Hybrid DNS at Scale: Azure DNS Private Resolver with Conditional Forwarding

For years the standard answer to hybrid DNS on Azure was a pair of forwarder VMs running BIND or the Windows DNS role, conditional-forwarding queries in both directions. They worked, but they were a maintenance tax: patching, HA, scaling, and a single point of failure sitting in the middle of every name lookup. The Azure DNS Private Resolver replaces that pattern entirely with a managed, zone-redundant service that does both inbound and outbound conditional forwarding. This guide builds bidirectional resolution end to end with Terraform and decommissions the VMs for good.

1. Why the default Azure DNS breaks for hybrid

Every Azure VNet ships with Azure-provided DNS at the virtual IP 168.63.129.16. It resolves public names, Azure internal names, and any Private DNS zones linked to the VNet. It is also a closed box with two hard limits that matter for hybrid:

It is only reachable from inside the VNet. On-premises hosts cannot query 168.63.129.16 over a VPN or ExpressRoute. It is a link-local address, not routable across the gateway. So the moment on-prem needs to resolve a Private Link FQDN like mystorage.privatelink.blob.core.windows.net, it has no path to the answer.
It cannot conditionally forward. You cannot tell 168.63.129.16 “send corp.contoso.com to my on-prem domain controllers.” It only knows what is linked to the VNet.
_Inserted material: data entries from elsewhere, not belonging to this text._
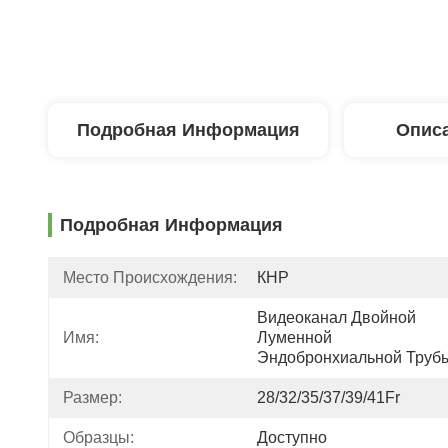
Подробная Информация
Описа
Подробная Информация
Место Происхождения:
КНР
Видеоканал Двойной 
Имя:
Луменной 
Эндобронхиальной Труб
Размер:
28/32/35/37/39/41Fr
Образцы:
Доступно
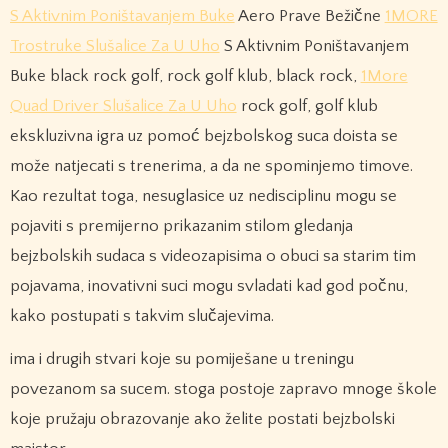
S Aktivnim Poništavanjem Buke
Aero Prave Bežične
1MORE
Trostruke Slušalice Za U Uho
S Aktivnim Poništavanjem
Buke black rock golf, rock golf klub, black rock,
1More
Quad Driver Slušalice Za U Uho
rock golf, golf klub
ekskluzivna igra uz pomoć bejzbolskog suca doista se
može natjecati s trenerima, a da ne spominjemo timove.
Kao rezultat toga, nesuglasice uz nedisciplinu mogu se
pojaviti s premijerno prikazanim stilom gledanja
bejzbolskih sudaca s videozapisima o obuci sa starim tim
pojavama, inovativni suci mogu svladati kad god počnu,
kako postupati s takvim slučajevima.
ima i drugih stvari koje su pomiješane u treningu
povezanom sa sucem. stoga postoje zapravo mnoge škole
koje pružaju obrazovanje ako želite postati bejzbolski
This is the crux of the hybrid DNS problem. Private endpoints depend on Private DNS zones, and those zones only resolve through Azure-provided DNS. On-prem needs a routable resolver in Azure to reach them, and Azure workloads need a way to forward corporate domains back to on-prem. The DNS Private Resolver provides both directions as a managed service.
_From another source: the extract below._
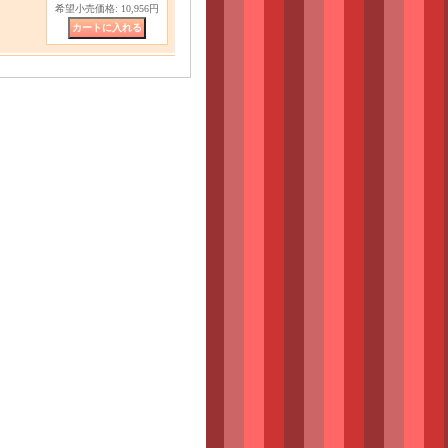
希望小売価格
:
10,956円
The failure mode is subtle. A private endpoint’s public CNAME still resolves from anywhere, but it points at the privatelink zone, and only Azure-provided DNS holds the private A record. On-prem clients get the public CNAME, fail to resolve the private zone, and fall back to the public IP, which the Private Link firewall then refuses. The symptom is “it works from Azure but times out from the office.”

2. Architecture: inbound, outbound, and rulesets

The Private Resolver is a single resource deployed into a VNet (the hub, in a hub-and-spoke topology). It exposes three concepts:

Component	Direction	Purpose
Inbound endpoint	On-prem to Azure	A private IP in a dedicated subnet that on-prem DNS forwards to. Resolves Azure Private DNS zones and Azure internal names.
Outbound endpoint	Azure to on-prem	The egress point the resolver uses to send queries out, governed by forwarding rulesets.
DNS forwarding ruleset	Azure to on-prem	A set of conditional-forwarding rules (domain to target IPs) attached to an outbound endpoint and linked to one or more VNets.

Each endpoint lives in its own dedicated subnet, delegated to Microsoft.Network/dnsResolvers. A subnet that holds a resolver endpoint cannot hold anything else, and the two endpoints cannot share a subnet. Microsoft recommends a /28 per endpoint subnet; that is the practical minimum to plan for.

The flow in each direction:

On-prem to Azure:
  corp DNS server  -->  inbound endpoint IP  -->  Azure Private DNS zones

Azure to on-prem:
  spoke VM  -->  168.63.129.16  -->  outbound endpoint (via ruleset rule)  -->  on-prem DNS

The important and often-missed detail: spoke VMs still point at 168.63.129.16. They do not point at the outbound endpoint directly. The ruleset is linked to the VNet, which injects the conditional-forwarding behavior into Azure-provided DNS itself. You change nothing on the VM NICs.

3. Provision the resolver and delegated subnets with Terraform

Start with the subnets. In a hub VNet, carve two /28s that exist only for the resolver. Note the delegation block: the resolver will refuse to deploy into a subnet that is not delegated to it.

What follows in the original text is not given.